Instructions for the task –
The needed output is the run of lines below from the one containing "Locate an element" through the one containing "The height and", copied exactly and free of pictures.

Recorded information –
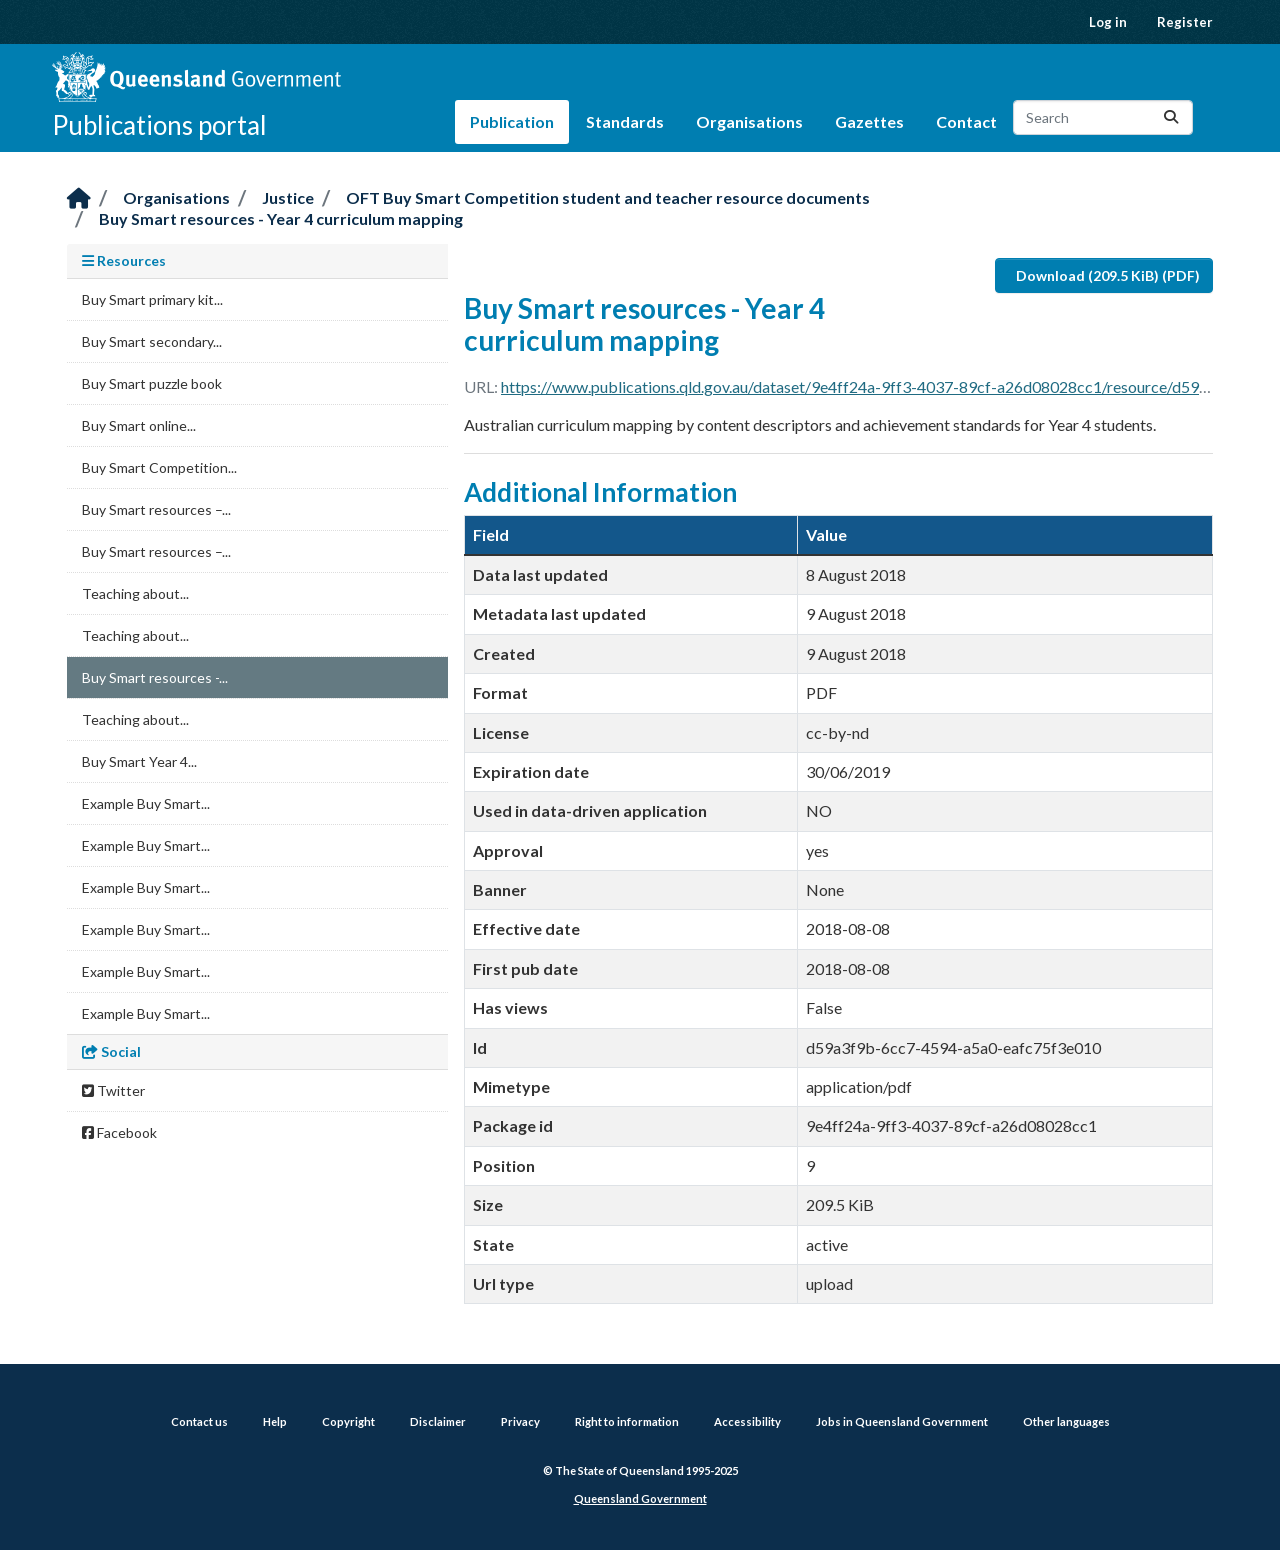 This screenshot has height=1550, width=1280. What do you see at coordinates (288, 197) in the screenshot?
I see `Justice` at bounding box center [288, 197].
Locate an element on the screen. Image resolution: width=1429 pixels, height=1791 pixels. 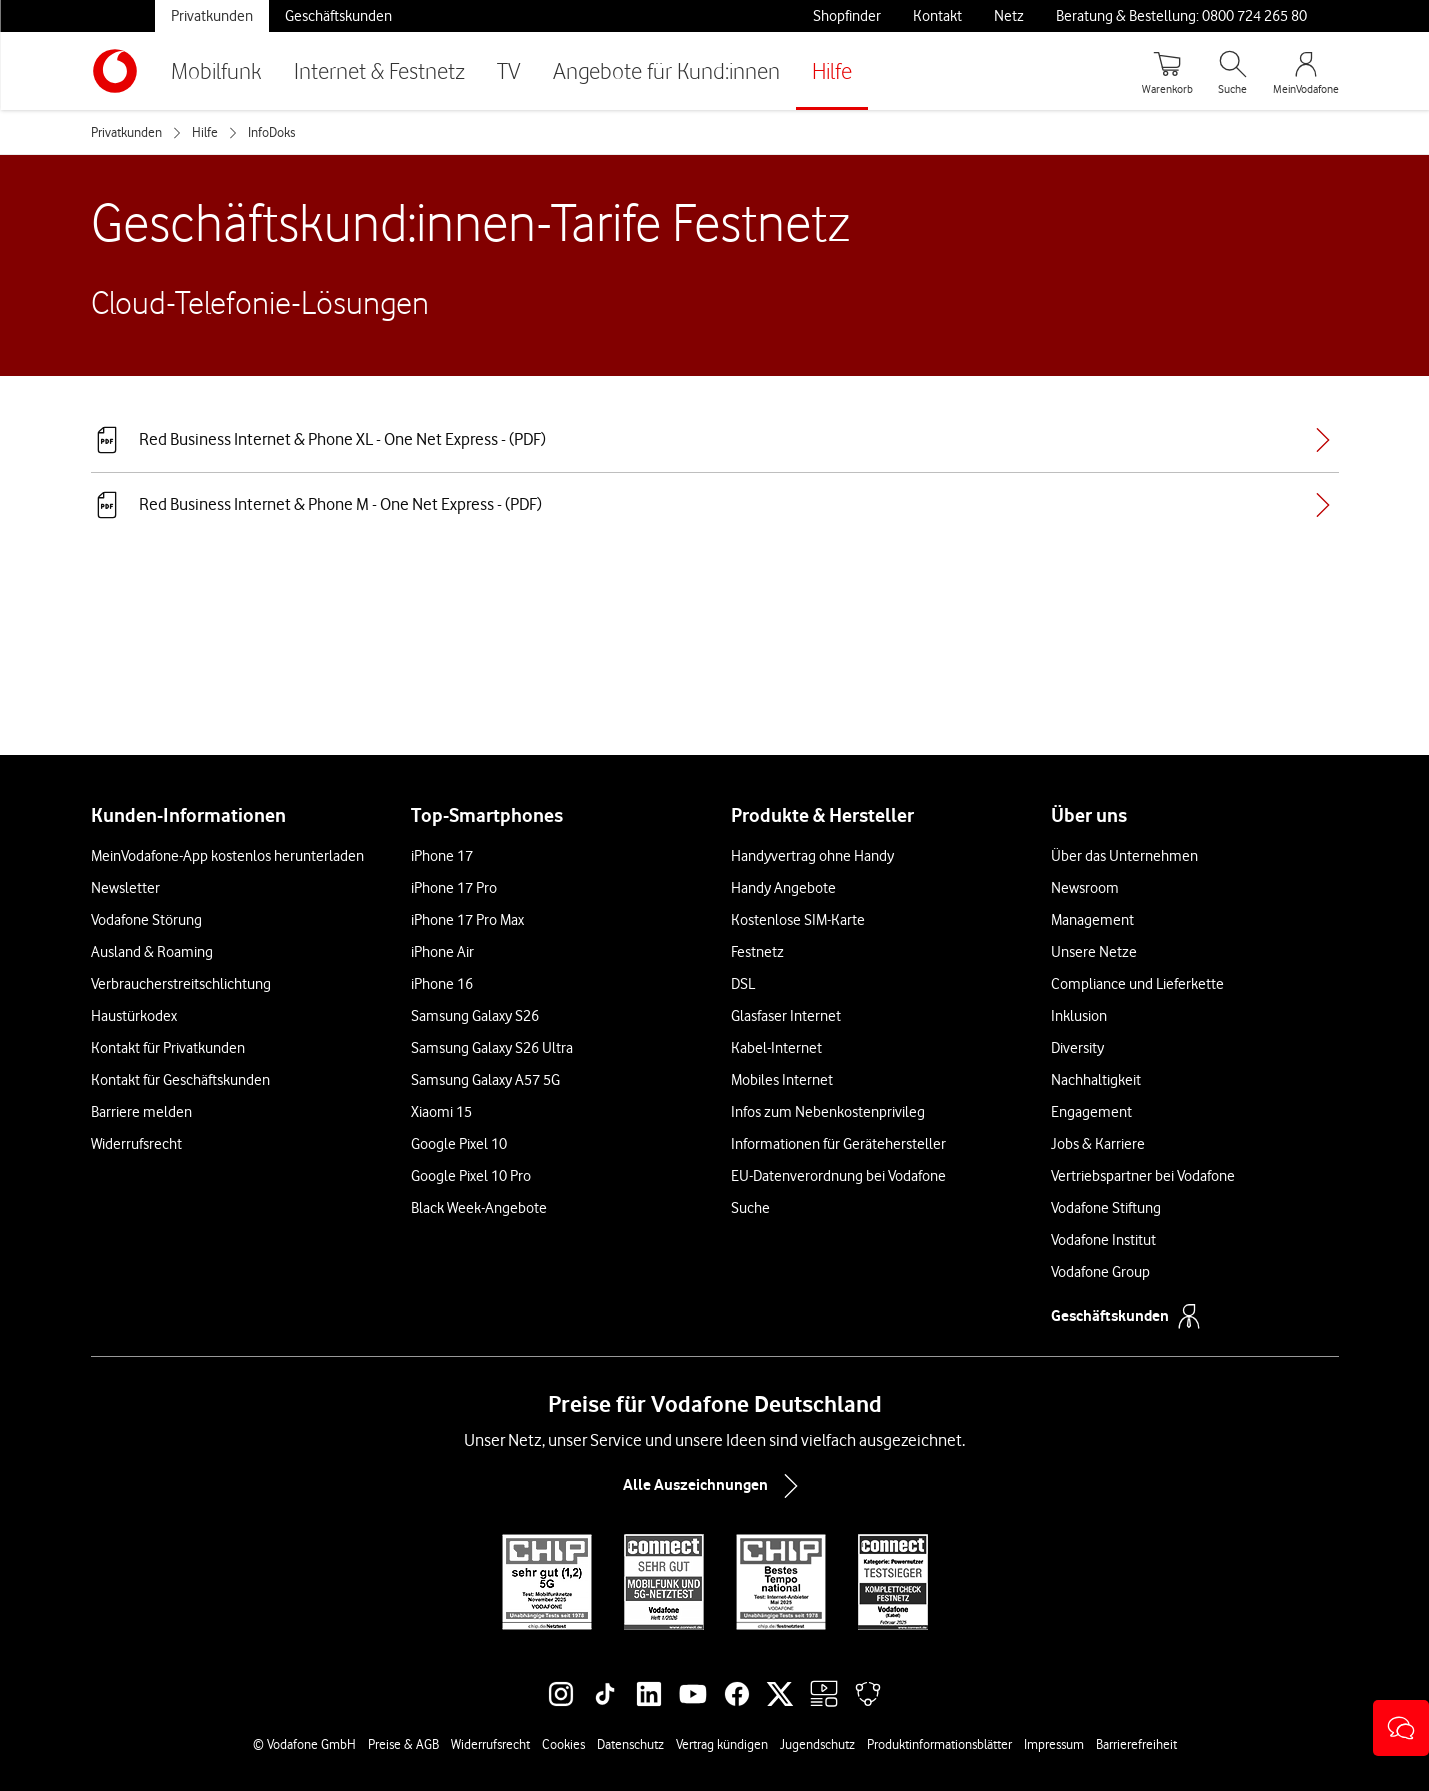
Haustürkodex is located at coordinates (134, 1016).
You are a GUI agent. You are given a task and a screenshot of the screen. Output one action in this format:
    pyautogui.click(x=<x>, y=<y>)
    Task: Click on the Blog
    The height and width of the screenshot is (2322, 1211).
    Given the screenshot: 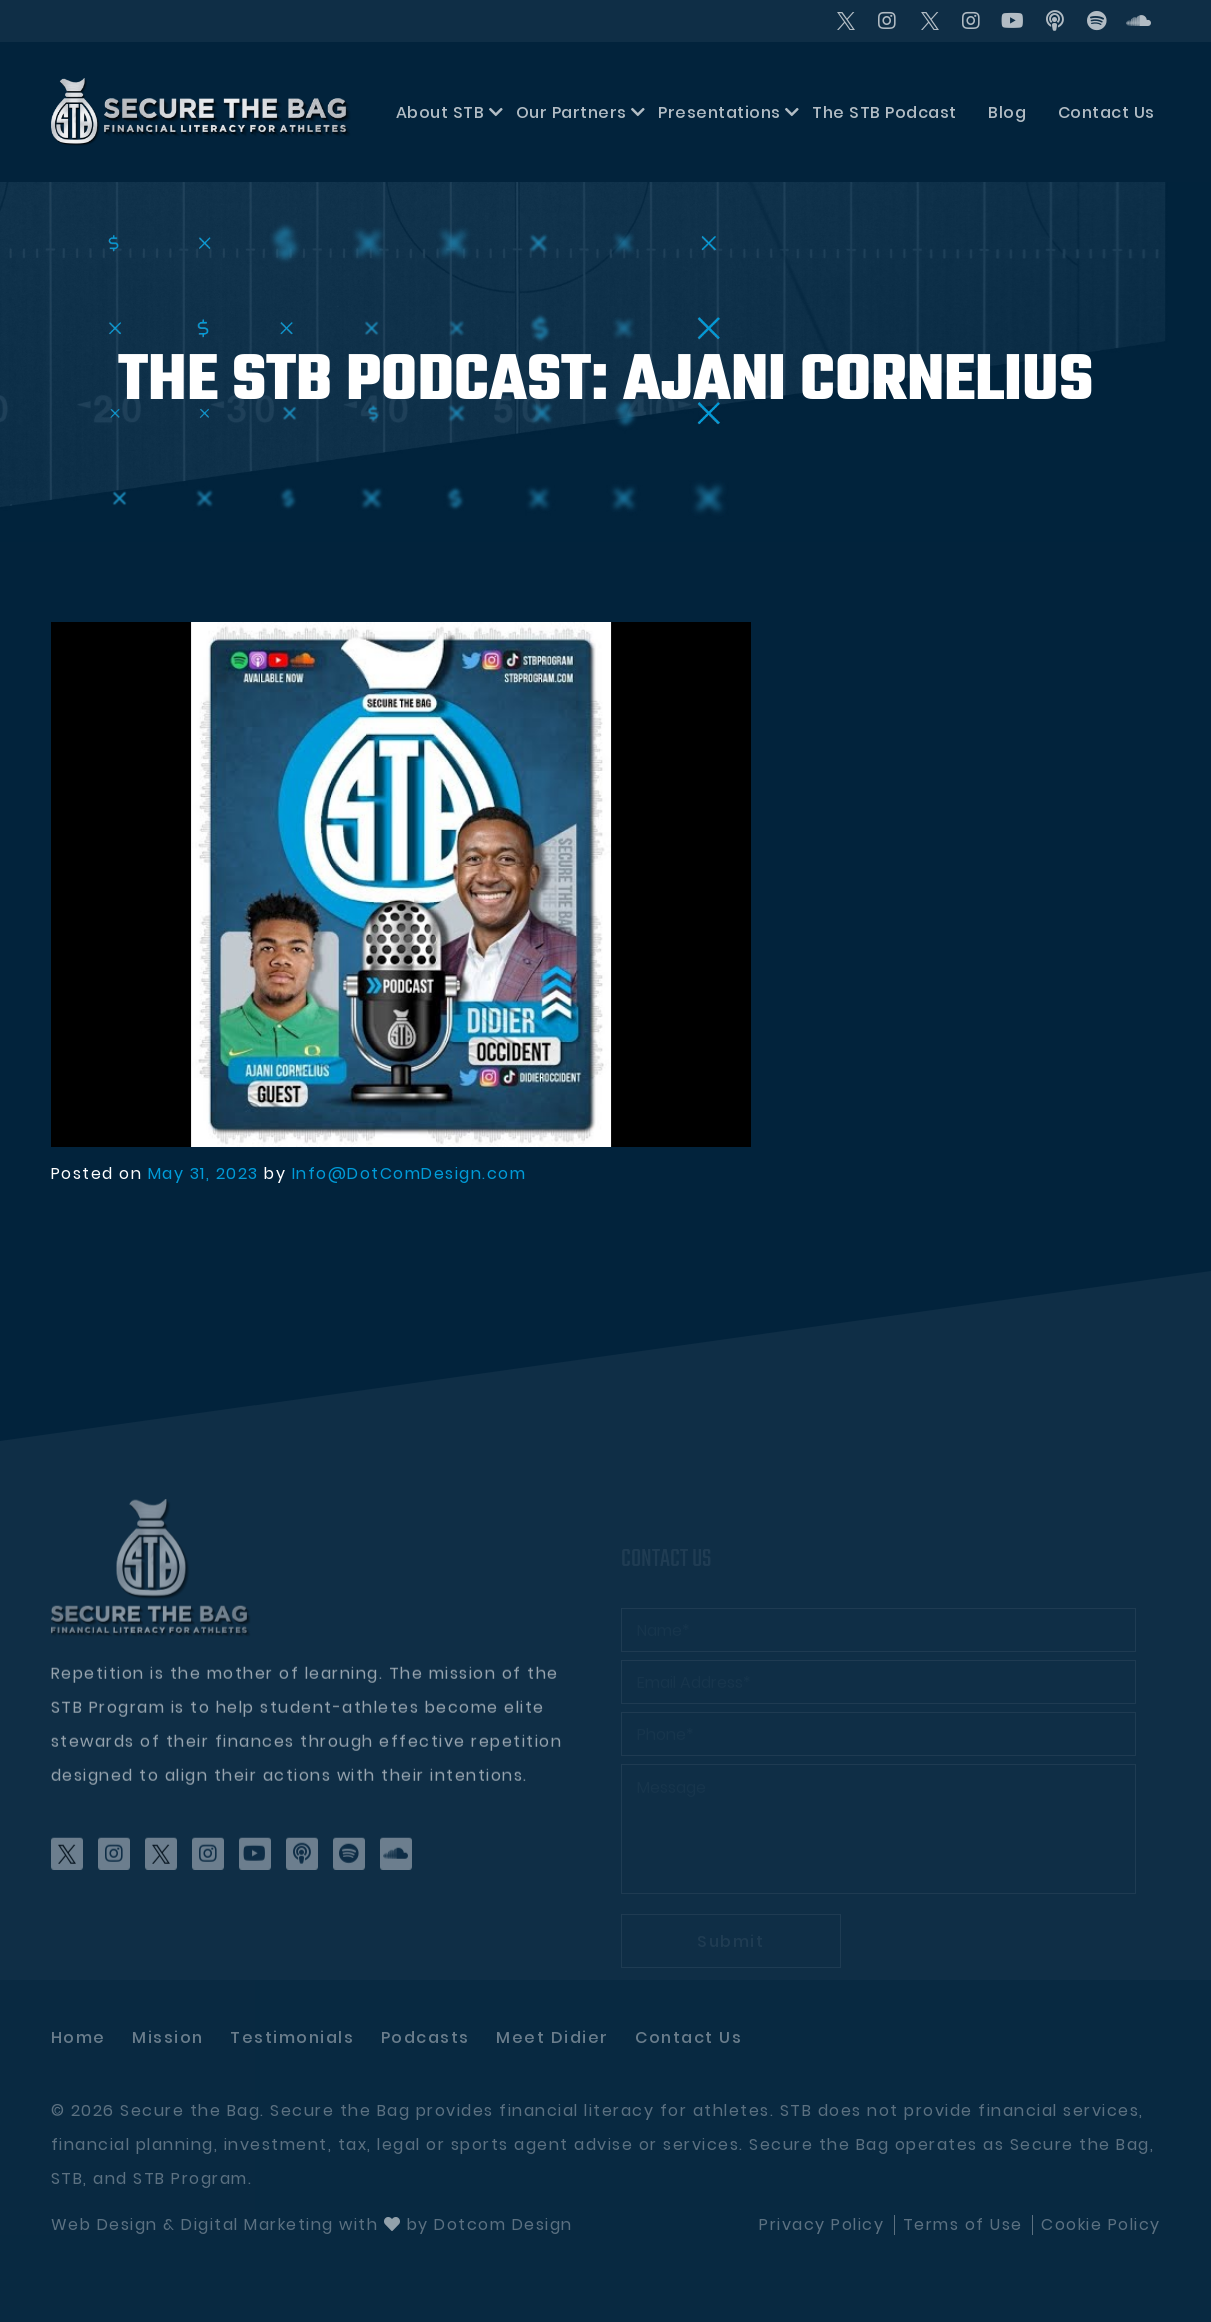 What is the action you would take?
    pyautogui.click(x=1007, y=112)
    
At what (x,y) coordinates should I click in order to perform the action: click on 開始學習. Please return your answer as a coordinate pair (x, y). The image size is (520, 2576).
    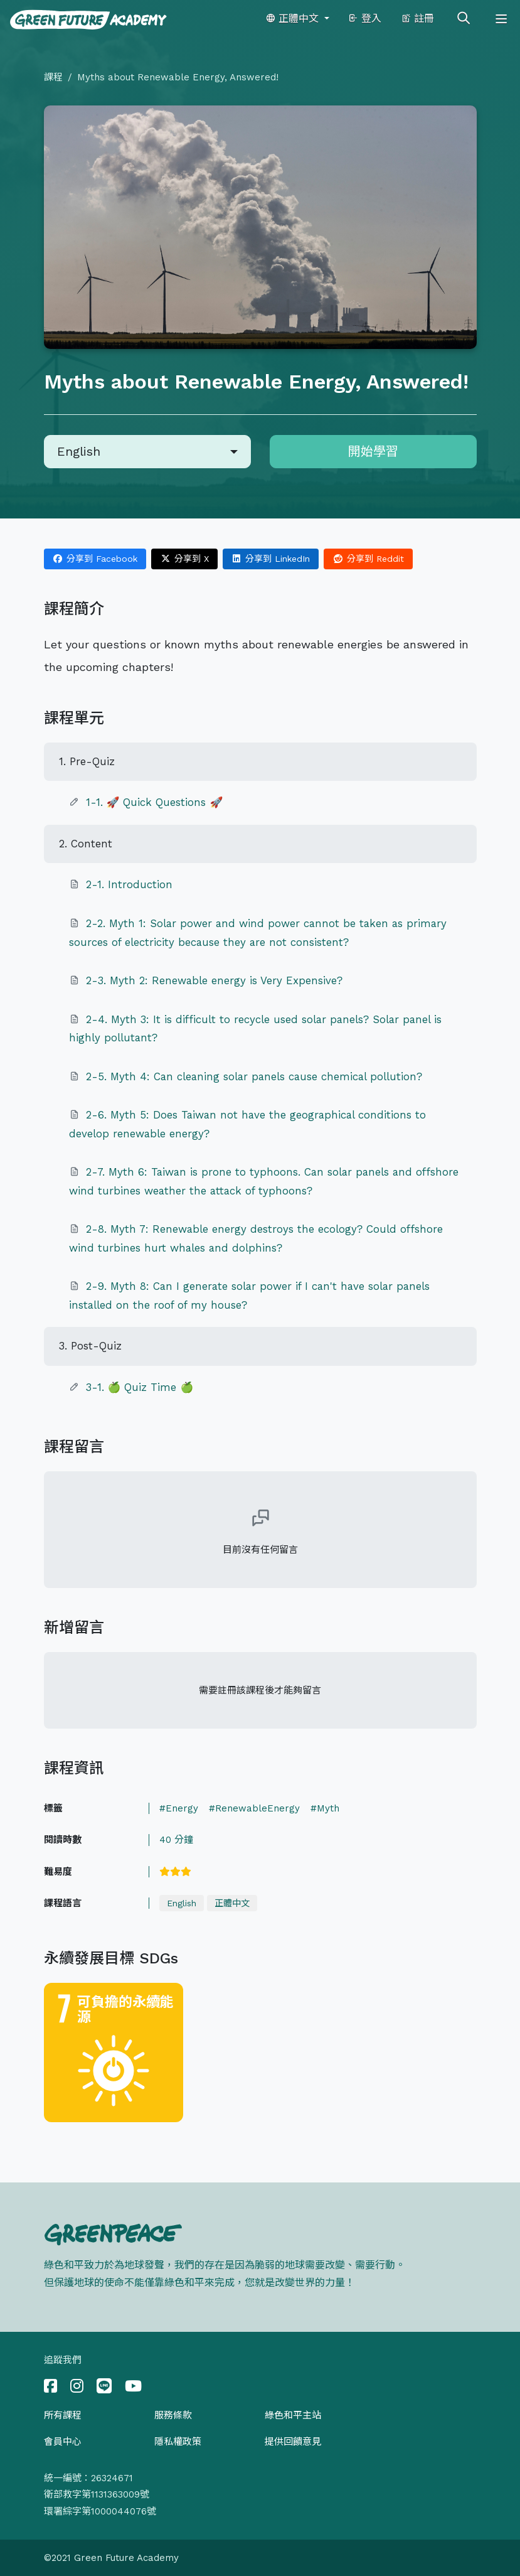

Solution to this task –
Locate an element on the screen. Image resolution: width=1429 pixels, height=1791 pixels. 
Haustürkodex is located at coordinates (134, 1016).
You are a GUI agent. You are given a task and a screenshot of the screen. Output one action in this format:
    pyautogui.click(x=<x>, y=<y>)
    Task: Click on the Blog
    The height and width of the screenshot is (2322, 1211).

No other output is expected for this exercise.